Hanging in there
From Greek art, to Dolce & Gabbana advertising, the male nude has always been about sex. It’s just that these days we don’t try to hide it, writes Jonathan Jones
Today, probably nothing so alienates us from the high art of the European past as its most prestigious subject – the male nude. Visit any old European museum, from Naples to Bloomsbury, and they have more marble statues of disrobed gods and heroes than they can reasonably display. Once these nudes were considered the apex of European culture. Today we don’t really know what to do with them, and the reason for this was anticipated when parliament presented Canova’s Napoleon to the Duke of Wellington as a ludicrous example of imperial art. Let’s face it: the male nude is embarrassing.
Centuries of European artists and art lovers depicted and looked at naked men in what was supposedly a disinterested and entirely cerebral way, as the embodiment of an athletic, spiritual and even political ideal. This purportedly had nothing to do with sex. But it is impossible for us to accept that nude images can be asexual, so it is impossible for us to take seriously this lost aesthetic.

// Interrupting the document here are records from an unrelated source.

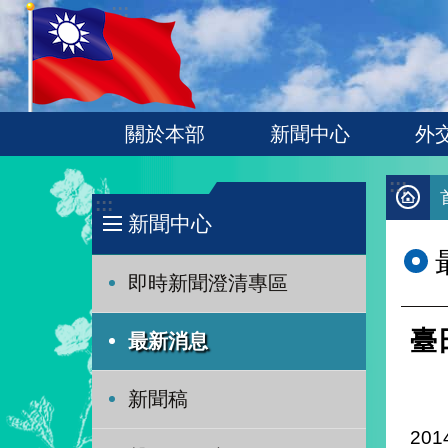
:::
跳到主要內容區塊
關於本部
新聞中心
外
:::
:::
新聞中心
即時新聞澄清專區
臺
最新消息
新聞稿
201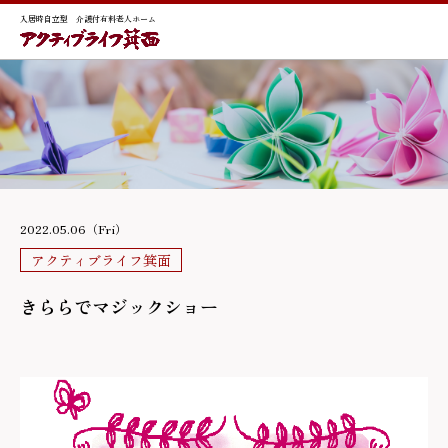
入居時自立型 介護付有料老人ホーム
2022.05.06（Fri）
アクティブライフ箕面
きららでマジックショー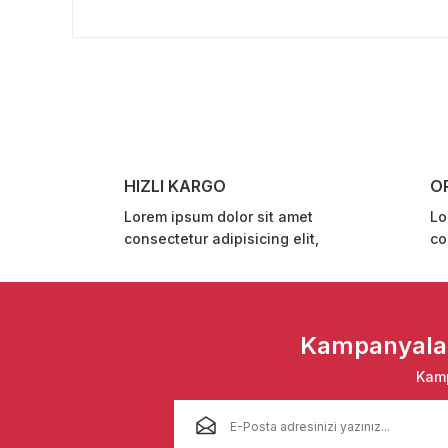
Bu ürünün fiyat bilgisi, resim, ürün açıklamalarında ve 
Görüş ve önerileriniz için teşekkür ederiz.
Ürün resmi kalitesiz, bozuk veya görüntülenemiyor.
Ürün açıklamasında eksik bilgiler bulunuyor.
Ürün bilgilerinde hatalar bulunuyor.
Ürün fiyatı diğer sitelerden daha pahalı.
HIZLI KARGO
O
Bu ürüne benzer farklı alternatifler olmalı.
Lorem ipsum dolor sit amet
Lo
consectetur adipisicing elit,
co
Kampanyalar 
Kamp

And yet we’re more neoclassical than we think we are. To see this, you have only to open a fashion magazine. In fashion in the past few years, the male nude has been re-exposed. Think Calvin Klein underwear or Gucci and, most of all, consider a current advertising campaign for Dolce & Gabbana, in which young men stand around in a straw-spattered photographer’s studio while an older man – the artist figure – directs the scene: in each image, nudity is at the tense heart of a visual drama involving a body splayed naked on the ground, or posed with legs cocked as if astride someone.